Chapter 16. Applets

An applet, as the name implies, is a kind of mini-application, designed to be run by a web browser or in the context of some other “applet viewer.” Java 1.0 was released in the early days of the World Wide Web, and it was applets that drove the adoption of the language. In those days (late 1995 and early 1996) web browsers could not display animated GIFs, much less Flash animations, and client-side scripting languages like JavaScript did not exist yet. At that time, the ability to embed a Java applet on a web page opened up a world of interactive web content that was not possible in any other way. Browser vendors responded by bundling Java with their browsers. Java programming became wildly popular, and programmers put silly animations on their web pages. In the first edition of this book, this chapter on applets was right up front as Chapter 3.

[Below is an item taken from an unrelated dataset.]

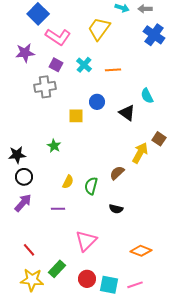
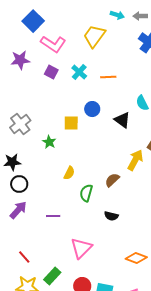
gray cross: (45, 87) -> (20, 124), moved, turned -30
green star: (54, 146) -> (49, 142), moved
yellow semicircle: (68, 182) -> (69, 173), moved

Times have changed. Applets no longer rule the Web. Dynamic web content is usually provided by Flash animations and JavaScript-driven DHTML (see my book JavaScript: The Definitive Guide for details). Applets have found a niche in large high-end applications, such as delivering streaming stock quotes, and for providing scientific or mathematical visualizations in online course notes, but they are no longer commonplace. The Java platform has grown too big to bundle with web browsers, and Java support is now relegated to plug-in status. And this chapter has been banished to its relatively obscure present location.